そんなことを思いながらも、淡白な返事をした。
すると、彼は会計を済ませて帰っていった。
その後ろ姿を見ながら、ふと思ったことがある。きっと、中村洋介はいつか彼女が出来る。それも、きっと三嶋さんや笹川さん並みの美少女を捕まえて、幸せな家庭を築くだろう。


それに対して俺はどうだろうか?未だに童貞で、彼女すらいない。このままでは一生独り身かもしれない。三嶋さんという高嶺の花と自ら別れたんだ。俺はきっとこの先ずっと独り身のままなんだ。
そう思うと涙が出てきた。悲しいのか、悔しいのか、よく分からない感情が渦巻いている。……もういいか。こんな人生なんてクソゲーだ。さっさと終わらせよう……なんて思っていると、


「あら……?天野くん?」


不意に、女子の声が聞こえてきた。その声の方へ振り向くと、そこには――


「松岡さん……?」


なんと、俺のバイト先にクラスメートが二人も来た。正直に言うと、めちゃくちゃ嫌だった。クラスメートを対応するだけでも面倒なのに、それが二人ともなれば尚更だ。


でも、お客さんなので対応せざるを得ない。

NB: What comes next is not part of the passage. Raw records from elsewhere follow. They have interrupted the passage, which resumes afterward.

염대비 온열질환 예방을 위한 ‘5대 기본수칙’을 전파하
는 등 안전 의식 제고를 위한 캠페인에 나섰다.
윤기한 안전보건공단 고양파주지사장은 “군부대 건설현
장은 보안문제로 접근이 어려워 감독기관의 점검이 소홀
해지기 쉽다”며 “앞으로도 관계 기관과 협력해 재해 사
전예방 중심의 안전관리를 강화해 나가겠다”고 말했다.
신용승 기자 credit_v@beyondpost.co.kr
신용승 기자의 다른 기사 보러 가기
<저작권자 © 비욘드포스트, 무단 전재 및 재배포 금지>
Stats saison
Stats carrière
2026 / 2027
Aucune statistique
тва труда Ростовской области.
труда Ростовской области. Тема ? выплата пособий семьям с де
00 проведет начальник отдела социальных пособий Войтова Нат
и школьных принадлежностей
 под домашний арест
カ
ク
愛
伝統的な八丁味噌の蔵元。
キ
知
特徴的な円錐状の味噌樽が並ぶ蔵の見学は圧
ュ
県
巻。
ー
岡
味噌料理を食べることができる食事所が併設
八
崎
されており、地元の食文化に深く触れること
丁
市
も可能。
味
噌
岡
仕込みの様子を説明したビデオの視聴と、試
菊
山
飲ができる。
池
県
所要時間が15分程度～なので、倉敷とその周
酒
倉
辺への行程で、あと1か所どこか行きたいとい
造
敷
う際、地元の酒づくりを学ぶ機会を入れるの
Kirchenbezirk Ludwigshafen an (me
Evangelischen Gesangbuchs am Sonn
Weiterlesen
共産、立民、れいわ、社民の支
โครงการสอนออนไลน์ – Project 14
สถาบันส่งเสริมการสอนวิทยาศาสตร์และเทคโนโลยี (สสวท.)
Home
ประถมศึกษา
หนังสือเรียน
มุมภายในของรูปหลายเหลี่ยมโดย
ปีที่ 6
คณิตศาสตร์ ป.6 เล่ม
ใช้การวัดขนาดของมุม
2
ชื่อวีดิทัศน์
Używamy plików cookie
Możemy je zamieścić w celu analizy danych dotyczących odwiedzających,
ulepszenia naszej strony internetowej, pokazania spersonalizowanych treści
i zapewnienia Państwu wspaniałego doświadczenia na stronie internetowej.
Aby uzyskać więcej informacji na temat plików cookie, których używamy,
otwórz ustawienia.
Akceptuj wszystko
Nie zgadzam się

俺は内心ため息を吐きつつ、レジ打ちをした。 


△▼△▼


三嶋さんのことはもう忘れて、新しいゲームを始めよう。俺は今、そう思っていた。だから、今日は新しいゲームを買った。副業詐欺とかいうクソみたいなのに金を注ぎ込んだせいで金欠だったが、このゲームは中古屋で買ったゲーム『君と紡ぐ恋』というタイトルのゲームだ。
これは恋愛シミュレーションゲームで所謂ギャルゲーと呼ばれる類のものだ。


ギャルゲーはあれ以来やっていないから少し不安だが、大丈夫だろう。このゲームには攻略対象が五人いるらしい。不安要素はお値段が100円だったことくらいだ。まあ、中古品だし、仕方ないだろう。

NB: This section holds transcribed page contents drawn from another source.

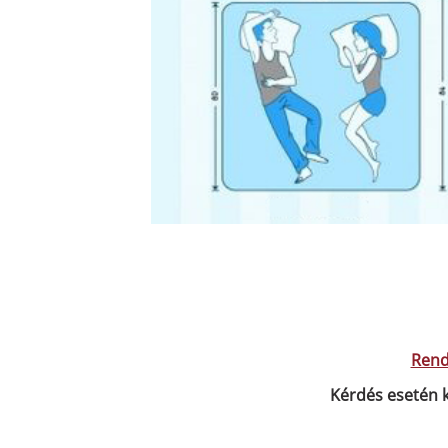
Rend
Kérdés esetén k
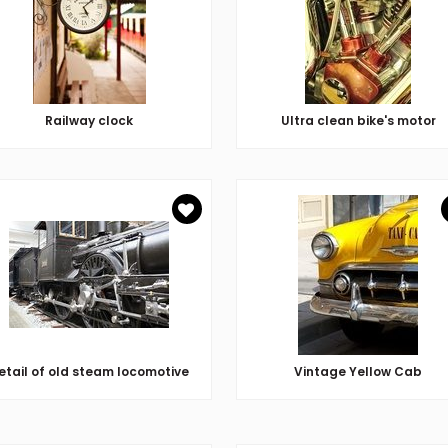
Railway clock
Ultra clean bike's motor
etail of old steam locomotive
Vintage Yellow Cab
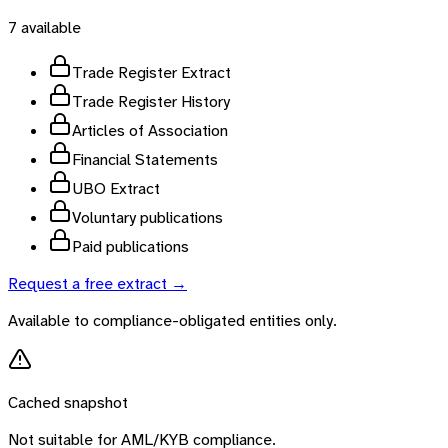
7
available
Trade Register Extract
Trade Register History
Articles of Association
Financial Statements
UBO Extract
Voluntary publications
Paid publications
Request a free extract →
Available to compliance-obligated entities only.
Cached snapshot
Not suitable for AML/KYB compliance.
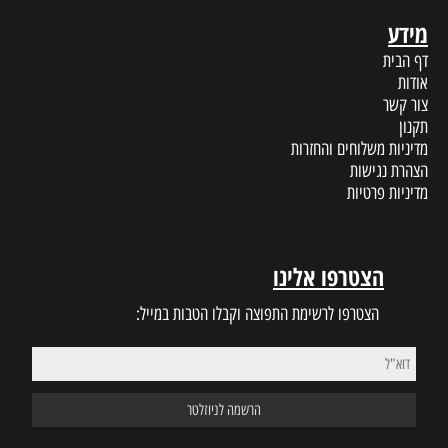
מידע
דף הבית
אודות
צור קשר
תקנון
מדיניות משלוחים והחזרות
הצהרת נגישות
מדיניות פרטיות
הצטרפו אלינו
הצטרפו לרשימת התפוצה וקבלו הטבות במייל:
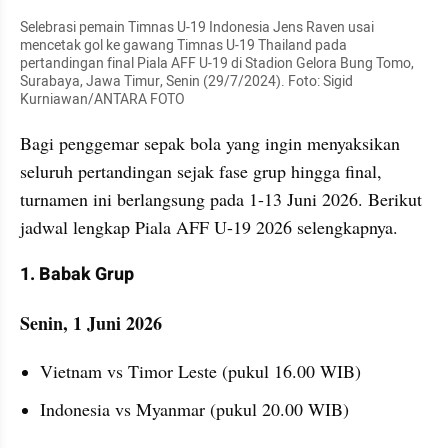
Selebrasi pemain Timnas U-19 Indonesia Jens Raven usai 
mencetak gol ke gawang Timnas U-19 Thailand pada 
pertandingan final Piala AFF U-19 di Stadion Gelora Bung Tomo, 
Surabaya, Jawa Timur, Senin (29/7/2024). Foto: Sigid 
Kurniawan/ANTARA FOTO
Bagi penggemar sepak bola yang ingin menyaksikan 
seluruh pertandingan sejak fase grup hingga final, 
turnamen ini berlangsung pada 1-13 Juni 2026. Berikut 
jadwal lengkap Piala AFF U-19 2026 selengkapnya.
1. Babak Grup 
Senin, 1 Juni 2026
Vietnam vs Timor Leste (pukul 16.00 WIB)
Indonesia vs Myanmar (pukul 20.00 WIB)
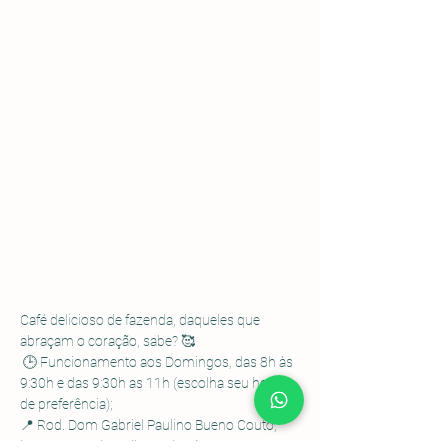
Café delicioso de fazenda, daqueles que 
abraçam o coração, sabe? 🥰
 🕒 Funcionamento aos Domingos, das 8h às 
9:30h e das 9:30h as 11h (escolha seu horário 
de preferência); 
📍 Rod. Dom Gabriel Paulino Bueno Couto, 
km 92,5 - Pedregulho, Cabreúva - SP.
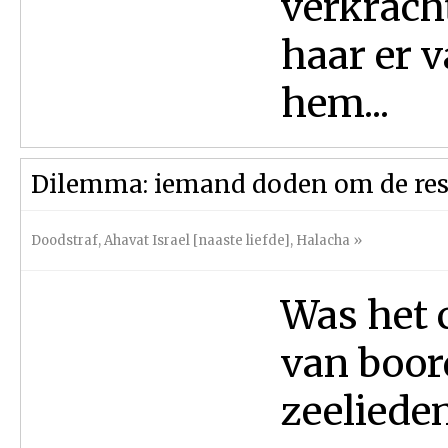
verkrach
haar er v
hem...
Dilemma: iemand doden om de rest
Doodstraf
,
Ahavat Israel [naaste liefde]
,
Halacha
»
Was het 
van boor
zeeliede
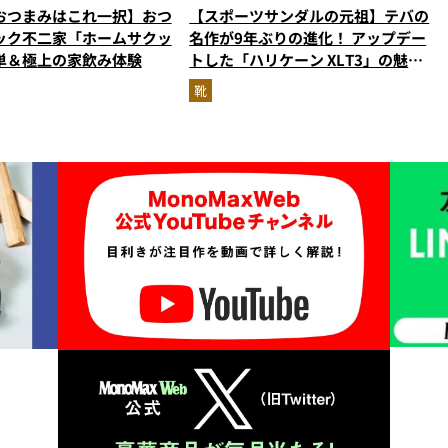
おつまみはこれ一択】おつ
【スポーツサンダルの元祖】テバの
ック不二家「ホームサクッ
名作が9年ぶりの進化！ アップデー
単＆極上の家飲み体験
トした「ハリケーン XLT3」の魅力
を識者があらゆる角度から徹底解
靴
説！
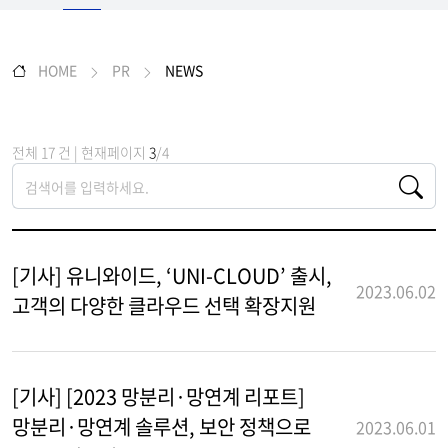
HOME
PR
NEWS
전체 17 건 | 현재페이지
3
/4
[기사] 유니와이드, ‘UNI-CLOUD’ 출시,
2023.06.02
고객의 다양한 클라우드 선택 확장지원
[기사] [2023 망분리·망연계 리포트]
망분리·망연계 솔루션, 보안 정책으로
2023.06.01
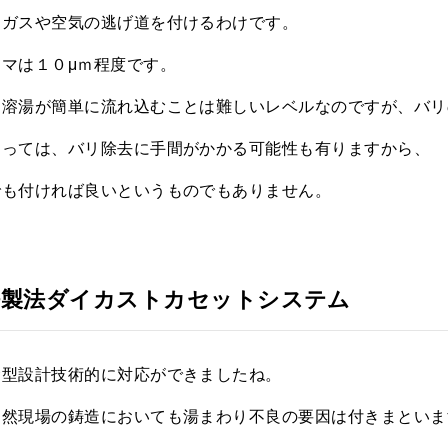
たガスや空気の逃げ道を付けるわけです。
マは１０μｍ程度です。
ら溶湯が簡単に流れ込むことは難しいレベルなのですが、バリ
よっては、バリ除去に手間がかかる可能性も有りますから、
でも付ければ良いというものでもありません。
許製法ダイカストカセットシステム
金型設計技術的に対応ができましたね。
当然現場の鋳造においても湯まわり不良の要因は付きまといま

そう思いながら電源を繋ぎ、ゲームを開始する。最初に出てきた選択肢は、主人公の性別を決めるものだった。……ギャルゲーなのに?と思ったが気にしないことにした。適当に男を選ぶと、次は名前入力画面になった。これもまた適当に決める。
そして、いよいよ本編が始まった。最初は主人公が通う学校のシーンから始まった。


しかし、この主人公のキャラがあまり好きになれなかった。というのも、主人公は俗に言う『ヤレヤレ系主人公』なのだ。

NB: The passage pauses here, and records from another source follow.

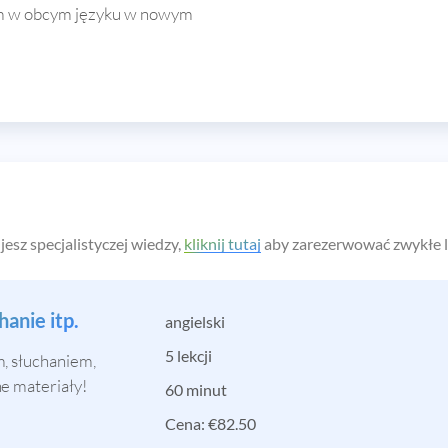
m w obcym języku w nowym
jesz specjalistyczej wiedzy,
kliknij tutaj
aby zarezerwować zwykłe l
anie itp.
angielski
5 lekcji
, słuchaniem,
e materiały!
60 minut
Cena:
€
82.50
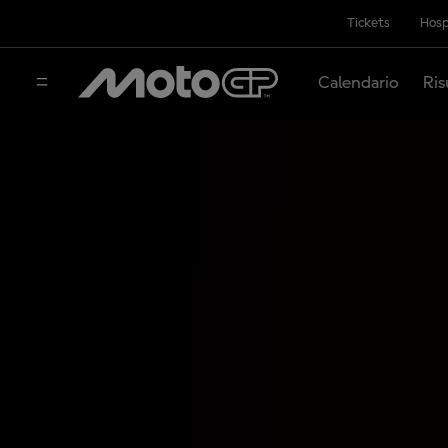
Tickets
Hosp
Calendario
Ris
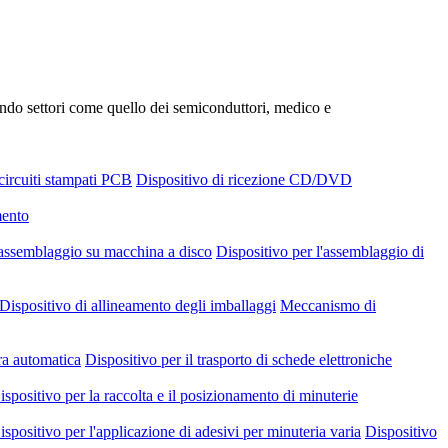
ando settori come quello dei semiconduttori, medico e
 circuiti stampati PCB
Dispositivo di ricezione CD/DVD
mento
 assemblaggio su macchina a disco
Dispositivo per l'assemblaggio di
Dispositivo di allineamento degli imballaggi
Meccanismo di
ra automatica
Dispositivo per il trasporto di schede elettroniche
ispositivo per la raccolta e il posizionamento di minuterie
ispositivo per l'applicazione di adesivi per minuteria varia
Dispositivo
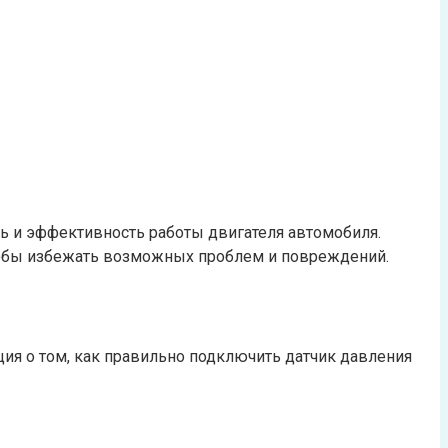
ь и эффективность работы двигателя автомобиля.
чтобы избежать возможных проблем и повреждений.
ия о том, как правильно подключить датчик давления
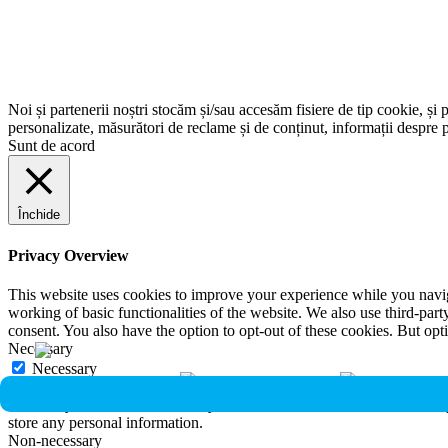
Noi și partenerii noștri stocăm și/sau accesăm fisiere de tip cookie, și 
personalizate, măsurători de reclame și de conținut, informații despre p
Sunt de acord
Închide
Privacy Overview
This website uses cookies to improve your experience while you navigat
working of basic functionalities of the website. We also use third-pa
consent. You also have the option to opt-out of these cookies. But op
Necessary
Necessary
Întotdeauna activate
Necessary cookies are absolutely essential for the website to function 
store any personal information.
Non-necessary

別にヤレヤレ系なのは良いんだけど……なんかこう……痛々しいんだよな……何と言うか……共感性羞恥?的な感じがするし、俺と似ててめっちゃくちゃ嫌だわ……!陰キャの解析度が高すぎる……これ作ったやつ絶対に陰キャだよな……
などと失礼極まりないことを思いながらゲームを進めていった。